The problem
Find the string "Datenverbrauch" in the data, and copy out each line that has it.

Source material
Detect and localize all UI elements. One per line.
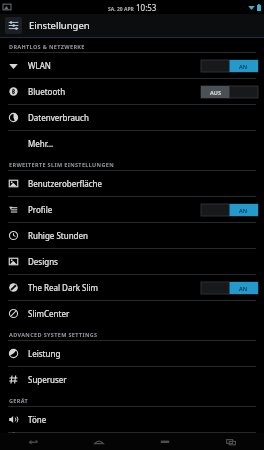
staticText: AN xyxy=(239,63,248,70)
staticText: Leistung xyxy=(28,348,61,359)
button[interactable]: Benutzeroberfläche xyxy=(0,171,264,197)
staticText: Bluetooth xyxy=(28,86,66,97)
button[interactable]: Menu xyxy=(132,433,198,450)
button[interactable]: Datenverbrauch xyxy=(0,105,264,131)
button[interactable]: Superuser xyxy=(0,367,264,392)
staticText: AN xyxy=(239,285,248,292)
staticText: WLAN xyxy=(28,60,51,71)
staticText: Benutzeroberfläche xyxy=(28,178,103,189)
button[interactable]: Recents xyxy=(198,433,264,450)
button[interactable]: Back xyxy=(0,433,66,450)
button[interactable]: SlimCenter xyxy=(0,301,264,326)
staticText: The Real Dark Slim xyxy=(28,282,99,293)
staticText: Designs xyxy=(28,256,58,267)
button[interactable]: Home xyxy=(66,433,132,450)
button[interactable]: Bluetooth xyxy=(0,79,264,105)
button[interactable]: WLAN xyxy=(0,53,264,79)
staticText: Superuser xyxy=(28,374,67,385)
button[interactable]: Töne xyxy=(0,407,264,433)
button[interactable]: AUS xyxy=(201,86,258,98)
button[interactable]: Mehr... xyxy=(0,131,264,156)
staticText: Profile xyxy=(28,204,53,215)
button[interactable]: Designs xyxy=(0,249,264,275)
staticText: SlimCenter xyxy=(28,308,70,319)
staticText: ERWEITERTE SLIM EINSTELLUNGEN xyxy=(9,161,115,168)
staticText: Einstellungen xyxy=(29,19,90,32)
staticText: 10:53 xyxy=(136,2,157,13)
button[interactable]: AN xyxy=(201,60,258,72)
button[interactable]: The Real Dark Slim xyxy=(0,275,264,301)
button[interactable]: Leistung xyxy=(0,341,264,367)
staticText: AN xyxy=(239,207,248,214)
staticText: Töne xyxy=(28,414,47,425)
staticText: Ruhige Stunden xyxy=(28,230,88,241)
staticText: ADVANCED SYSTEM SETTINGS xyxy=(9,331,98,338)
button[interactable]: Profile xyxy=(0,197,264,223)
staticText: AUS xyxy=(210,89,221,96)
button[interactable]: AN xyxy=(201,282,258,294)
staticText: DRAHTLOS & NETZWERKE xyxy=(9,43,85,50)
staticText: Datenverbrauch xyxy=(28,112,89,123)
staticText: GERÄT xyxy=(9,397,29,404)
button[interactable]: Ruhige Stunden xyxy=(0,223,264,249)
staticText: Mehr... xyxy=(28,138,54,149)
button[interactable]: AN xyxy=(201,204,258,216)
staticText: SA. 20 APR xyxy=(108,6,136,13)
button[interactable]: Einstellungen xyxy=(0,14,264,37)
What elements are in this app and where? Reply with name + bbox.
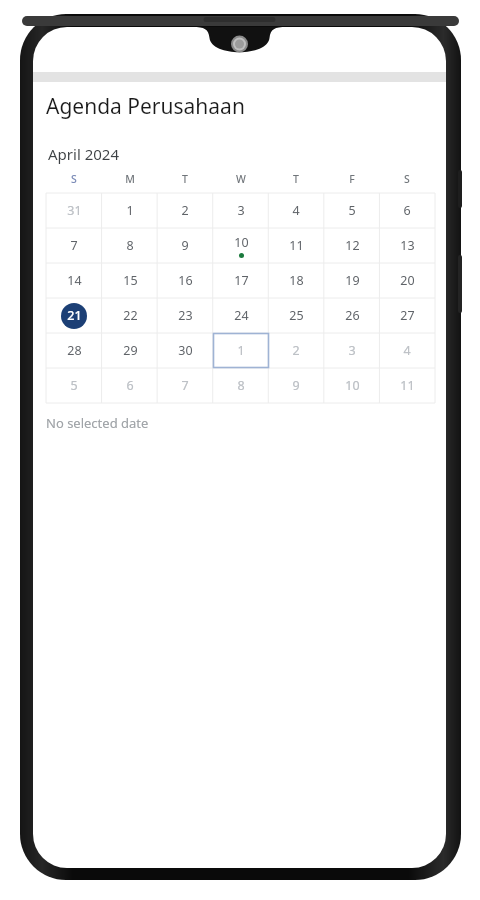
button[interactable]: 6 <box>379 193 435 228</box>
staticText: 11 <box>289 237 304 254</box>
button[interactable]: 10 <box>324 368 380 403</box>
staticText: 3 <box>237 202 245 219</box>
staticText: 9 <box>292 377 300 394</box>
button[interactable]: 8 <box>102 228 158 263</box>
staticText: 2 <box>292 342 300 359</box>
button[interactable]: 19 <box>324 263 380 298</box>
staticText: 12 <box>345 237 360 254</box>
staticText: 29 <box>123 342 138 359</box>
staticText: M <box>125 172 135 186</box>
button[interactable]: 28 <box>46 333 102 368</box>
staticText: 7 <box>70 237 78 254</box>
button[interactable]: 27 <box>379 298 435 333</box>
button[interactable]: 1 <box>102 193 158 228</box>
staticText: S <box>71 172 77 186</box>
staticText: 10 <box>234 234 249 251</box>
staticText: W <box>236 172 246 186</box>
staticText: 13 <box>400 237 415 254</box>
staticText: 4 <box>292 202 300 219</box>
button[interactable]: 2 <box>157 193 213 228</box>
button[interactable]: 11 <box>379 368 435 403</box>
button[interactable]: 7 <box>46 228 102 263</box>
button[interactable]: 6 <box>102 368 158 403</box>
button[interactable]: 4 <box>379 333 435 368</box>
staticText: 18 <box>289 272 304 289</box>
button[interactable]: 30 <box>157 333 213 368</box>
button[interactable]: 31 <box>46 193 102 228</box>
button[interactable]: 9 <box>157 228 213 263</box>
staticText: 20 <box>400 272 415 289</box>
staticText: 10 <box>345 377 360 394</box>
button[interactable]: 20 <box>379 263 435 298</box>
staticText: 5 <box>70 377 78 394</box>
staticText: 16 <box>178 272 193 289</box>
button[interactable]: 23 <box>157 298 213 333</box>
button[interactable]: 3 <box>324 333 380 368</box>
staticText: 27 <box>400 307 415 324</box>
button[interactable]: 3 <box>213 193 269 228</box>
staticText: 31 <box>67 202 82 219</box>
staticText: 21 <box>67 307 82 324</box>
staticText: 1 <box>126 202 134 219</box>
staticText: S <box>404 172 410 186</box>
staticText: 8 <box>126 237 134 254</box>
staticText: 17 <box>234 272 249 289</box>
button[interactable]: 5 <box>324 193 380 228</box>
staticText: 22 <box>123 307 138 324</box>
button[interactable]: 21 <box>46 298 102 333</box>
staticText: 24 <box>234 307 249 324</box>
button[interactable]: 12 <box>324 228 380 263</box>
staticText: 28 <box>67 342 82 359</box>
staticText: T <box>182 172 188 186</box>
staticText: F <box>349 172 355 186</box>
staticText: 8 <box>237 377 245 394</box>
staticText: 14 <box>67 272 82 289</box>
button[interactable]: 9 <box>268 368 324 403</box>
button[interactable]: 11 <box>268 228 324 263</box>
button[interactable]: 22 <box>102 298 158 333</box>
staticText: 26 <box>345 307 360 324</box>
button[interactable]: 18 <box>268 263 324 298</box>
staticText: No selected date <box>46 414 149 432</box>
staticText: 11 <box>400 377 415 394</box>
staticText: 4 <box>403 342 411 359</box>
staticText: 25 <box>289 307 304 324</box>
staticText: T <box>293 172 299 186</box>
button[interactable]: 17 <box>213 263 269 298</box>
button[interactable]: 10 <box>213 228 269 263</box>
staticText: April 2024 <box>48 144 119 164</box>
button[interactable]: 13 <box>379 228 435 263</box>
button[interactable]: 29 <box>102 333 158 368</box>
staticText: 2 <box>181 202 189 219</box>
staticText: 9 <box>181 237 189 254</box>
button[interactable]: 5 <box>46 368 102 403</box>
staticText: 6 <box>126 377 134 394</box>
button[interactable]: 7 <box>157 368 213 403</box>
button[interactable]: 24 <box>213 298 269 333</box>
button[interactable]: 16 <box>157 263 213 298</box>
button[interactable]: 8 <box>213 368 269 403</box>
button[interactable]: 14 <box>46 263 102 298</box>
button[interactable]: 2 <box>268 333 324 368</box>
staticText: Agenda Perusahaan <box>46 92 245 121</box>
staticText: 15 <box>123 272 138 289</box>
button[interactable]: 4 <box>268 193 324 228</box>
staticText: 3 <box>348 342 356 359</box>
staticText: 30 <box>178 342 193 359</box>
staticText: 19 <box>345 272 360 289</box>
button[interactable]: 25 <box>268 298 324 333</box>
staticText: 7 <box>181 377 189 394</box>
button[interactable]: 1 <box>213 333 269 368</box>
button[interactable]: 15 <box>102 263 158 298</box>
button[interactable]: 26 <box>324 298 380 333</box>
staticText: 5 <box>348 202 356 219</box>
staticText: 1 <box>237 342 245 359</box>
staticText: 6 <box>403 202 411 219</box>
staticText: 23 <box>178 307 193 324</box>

Result
button[interactable]: Datenverbrauch xyxy=(0,105,264,131)
staticText: Datenverbrauch xyxy=(28,112,89,123)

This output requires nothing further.